A memo from 2010 says that the ICReach interface is available to more than 1,000 analysts from 23 federal agencies.



In another office note from 2007, it is reported that the ICReach system was started to be developed in 2005 and it significantly expanded the capacity of the NSA to process and analyze data.

“For the first time, ICReach developers have provided the US intelligence community with access to communication metadata,” the document said. “Development began more than two years ago with a basic concept designed to meet the growing demand of the intelligence community for such metadata and the [emerging] capabilities of the NSA to collect, process and store large amounts of communication metadata related to intelligence targets around the world.” The new search engine was developed to replace the technologically obsolete CRISSCROSS and PROTON systems, which were launched by the CIA in the 90s.



The search engine is designed with the addition of up to 5 billion entries a day (in practice, the index increased by 1-2 billion entries per day).
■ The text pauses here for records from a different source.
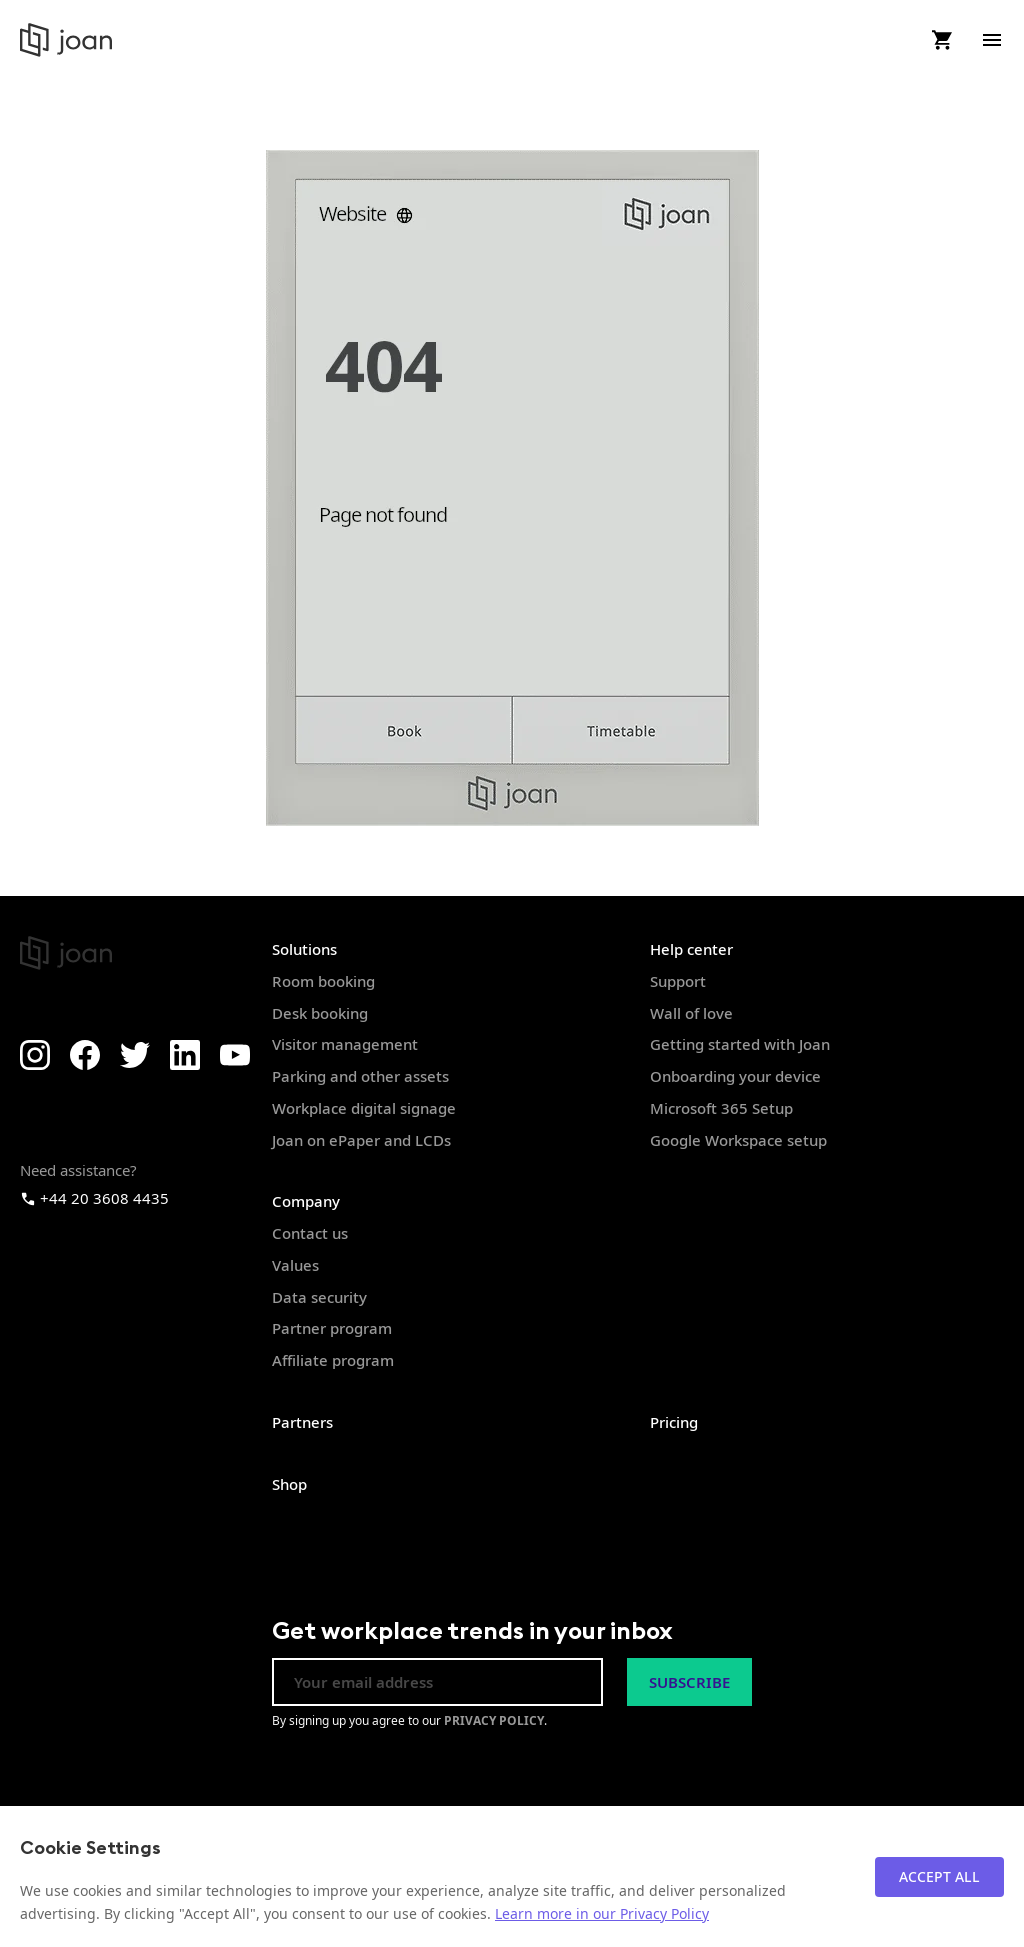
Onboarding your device (735, 1076)
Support (678, 981)
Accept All (939, 1876)
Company (306, 1201)
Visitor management (345, 1044)
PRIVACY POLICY (494, 1720)
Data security (319, 1297)
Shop (289, 1484)
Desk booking (320, 1013)
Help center (691, 949)
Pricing (674, 1422)
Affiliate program (333, 1360)
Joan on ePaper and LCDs (361, 1140)
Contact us (310, 1233)
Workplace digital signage (364, 1108)
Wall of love (691, 1013)
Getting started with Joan (740, 1044)
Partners (302, 1422)
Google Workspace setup (738, 1140)
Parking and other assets (360, 1076)
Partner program (332, 1328)
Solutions (304, 949)
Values (295, 1265)
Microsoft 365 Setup (721, 1108)
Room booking (323, 981)
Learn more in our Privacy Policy (602, 1913)
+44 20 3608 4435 (94, 1198)
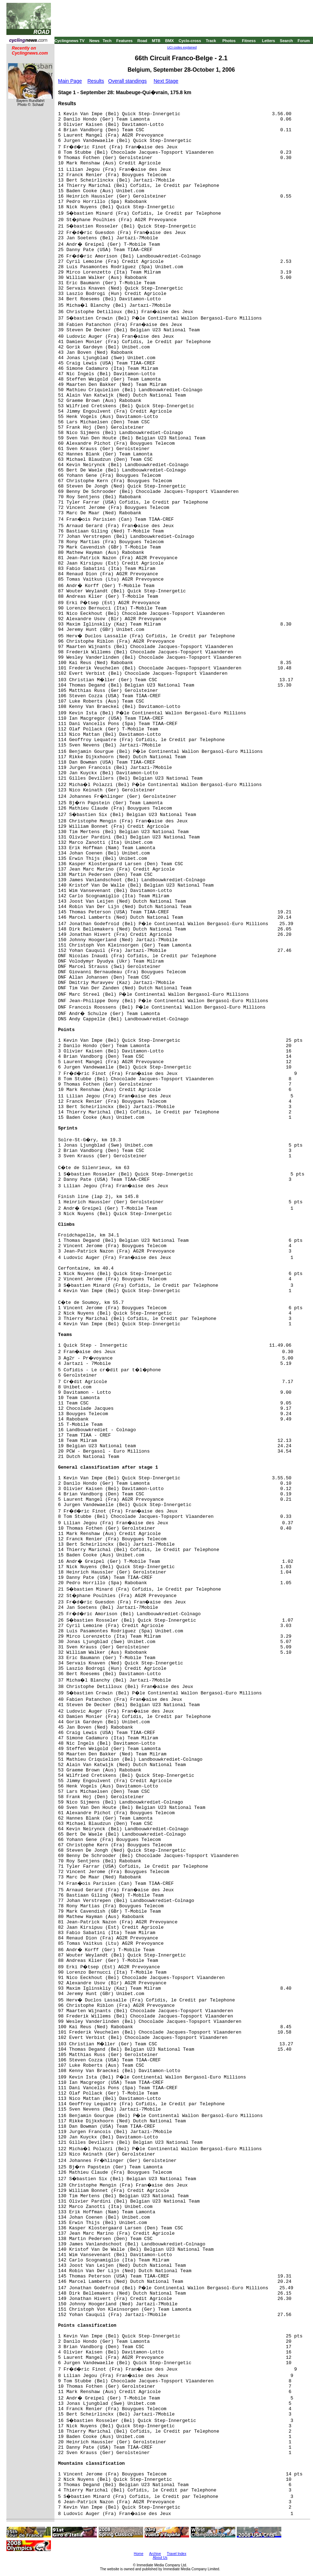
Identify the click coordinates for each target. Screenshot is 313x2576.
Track (211, 41)
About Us (160, 2558)
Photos (228, 41)
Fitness (249, 41)
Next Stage (165, 81)
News (94, 41)
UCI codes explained (182, 47)
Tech (107, 41)
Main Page (70, 81)
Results (96, 81)
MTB (156, 41)
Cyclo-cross (190, 41)
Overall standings (127, 81)
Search (286, 41)
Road (142, 41)
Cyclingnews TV (69, 41)
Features (124, 41)
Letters (268, 41)
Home (139, 2554)
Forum (304, 41)
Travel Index (177, 2554)
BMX (169, 41)
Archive (155, 2554)
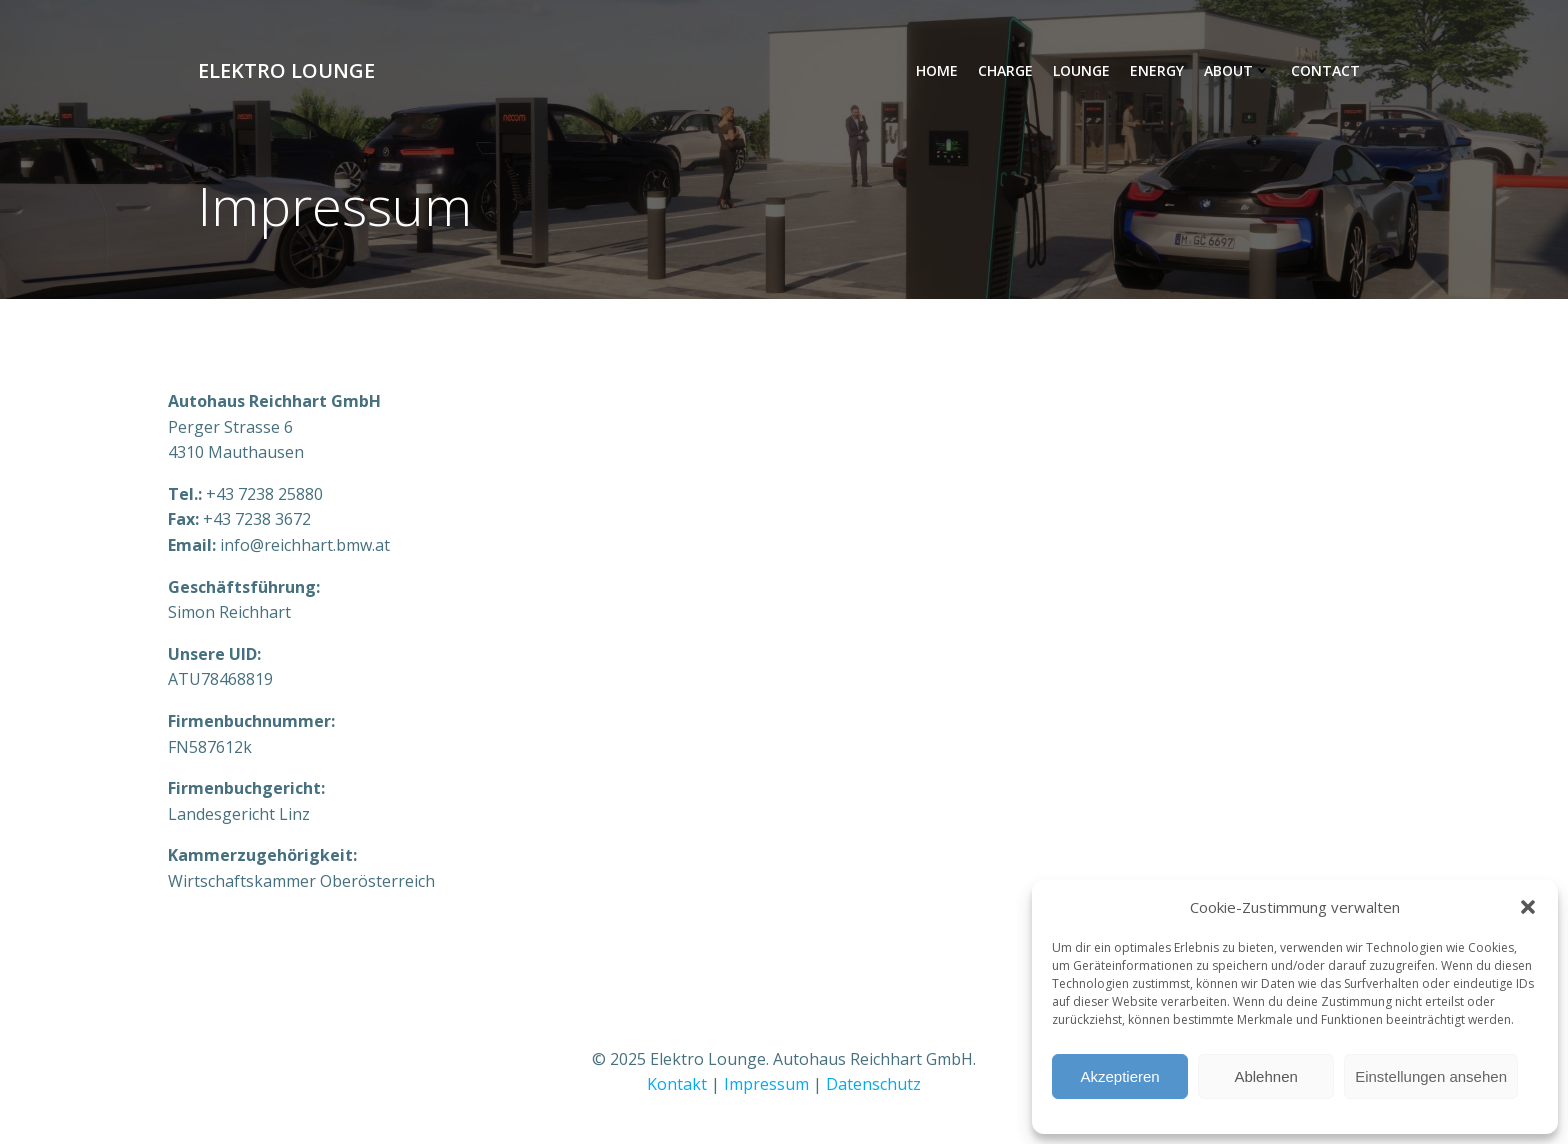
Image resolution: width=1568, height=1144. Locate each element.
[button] (1528, 907)
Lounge (1081, 70)
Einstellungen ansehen (1431, 1076)
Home (937, 70)
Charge (1005, 70)
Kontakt (677, 1084)
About (1237, 70)
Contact (1325, 70)
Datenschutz (873, 1084)
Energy (1157, 70)
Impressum (766, 1084)
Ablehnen (1265, 1076)
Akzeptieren (1119, 1076)
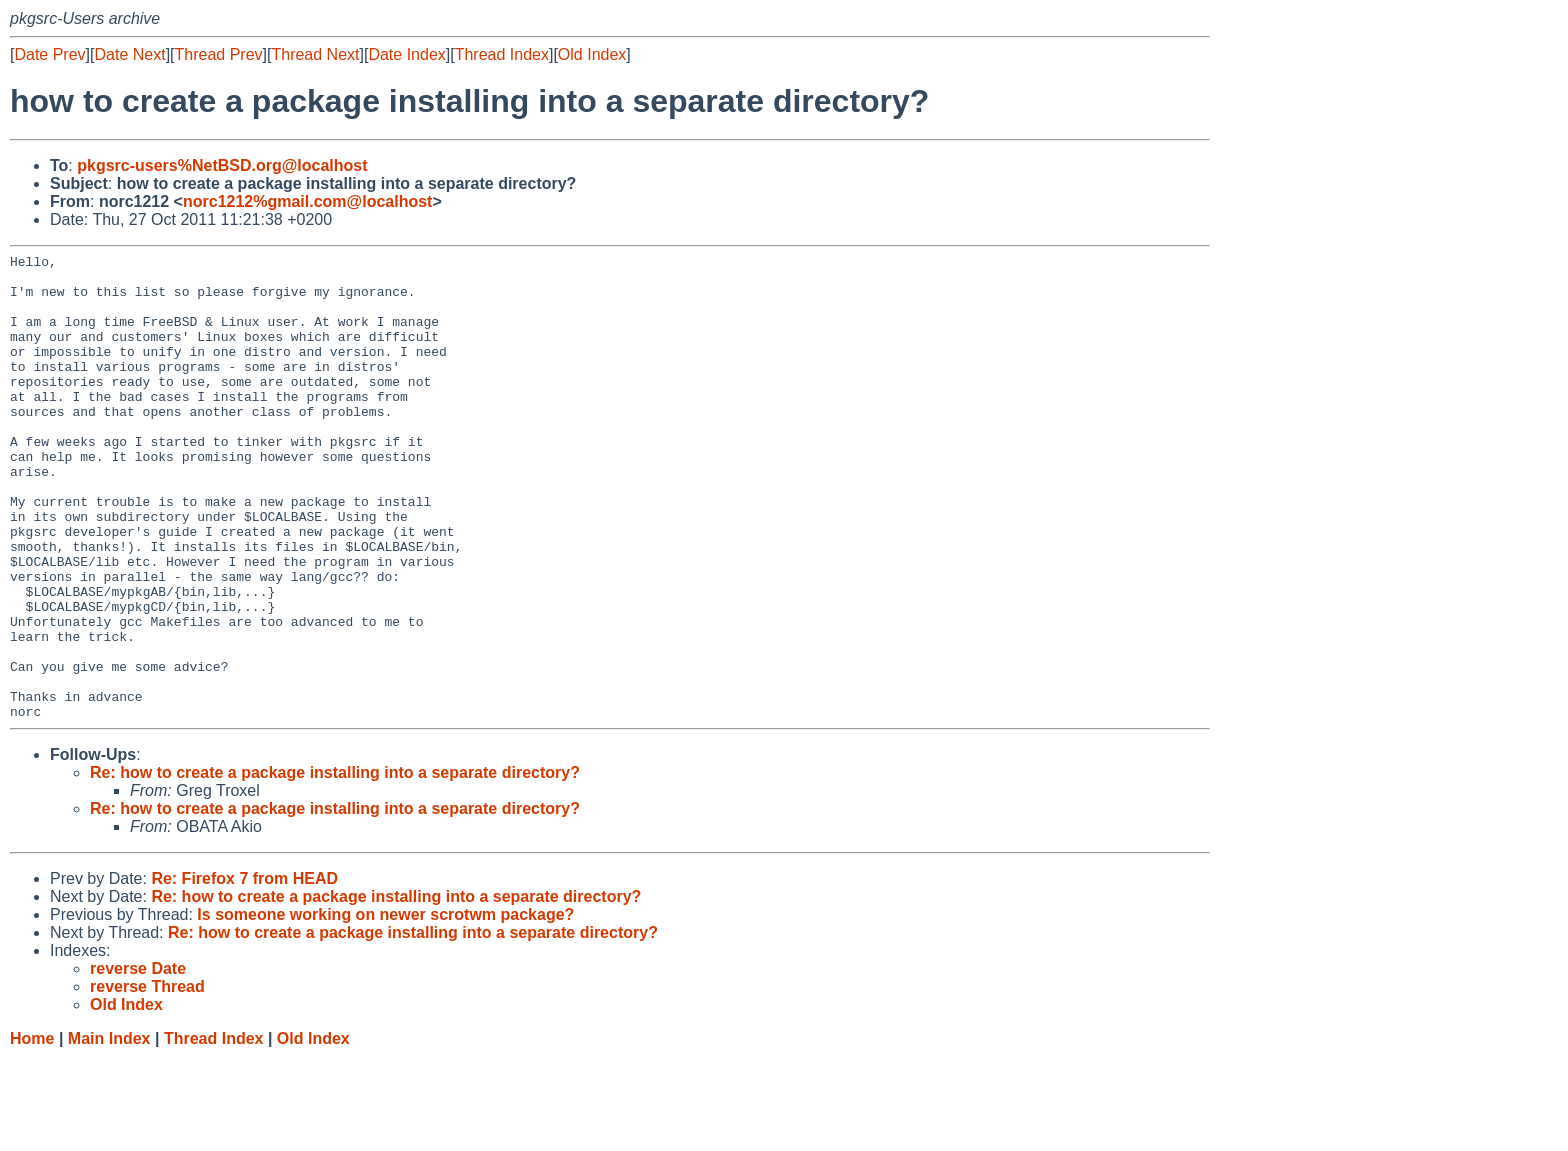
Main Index (109, 1131)
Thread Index (502, 54)
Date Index (406, 54)
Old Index (592, 54)
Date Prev (49, 54)
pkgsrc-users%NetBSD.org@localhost (222, 165)
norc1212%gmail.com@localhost (307, 201)
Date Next (129, 54)
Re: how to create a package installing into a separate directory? (335, 865)
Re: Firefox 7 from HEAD (244, 971)
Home (32, 1131)
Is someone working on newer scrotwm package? (385, 1007)
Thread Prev (219, 54)
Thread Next (315, 54)
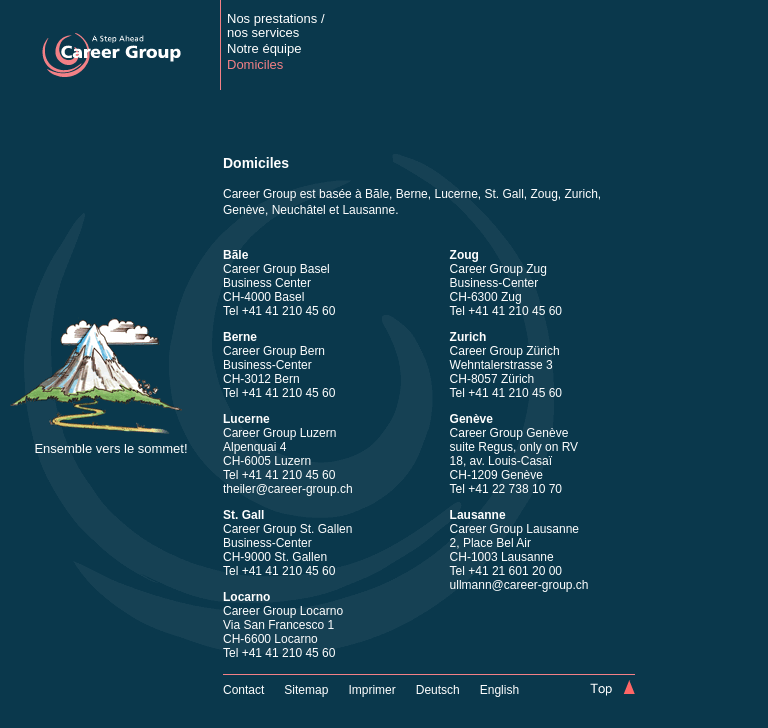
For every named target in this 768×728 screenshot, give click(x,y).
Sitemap (306, 690)
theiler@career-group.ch (288, 489)
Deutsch (438, 690)
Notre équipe (264, 48)
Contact (243, 690)
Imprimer (371, 690)
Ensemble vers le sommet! (110, 448)
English (499, 690)
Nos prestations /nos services (276, 25)
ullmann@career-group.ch (519, 585)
Apparently, the search engine indexed the contents of several databases, which were replenished independently of each other within the framework of various communications interception programs operating in the NSA.

The pilot version of ICReach was launched in 2007 and it increased the volume of metadata 12 times that the security services shared among themselves.

Initially it was assumed that the search engine service would cost from $ 2.5 million to $ 4.5 million per year. But in 2010 it was planned to upgrade the system in order to expand the index beyond 850 billion records, so that the budget could increase.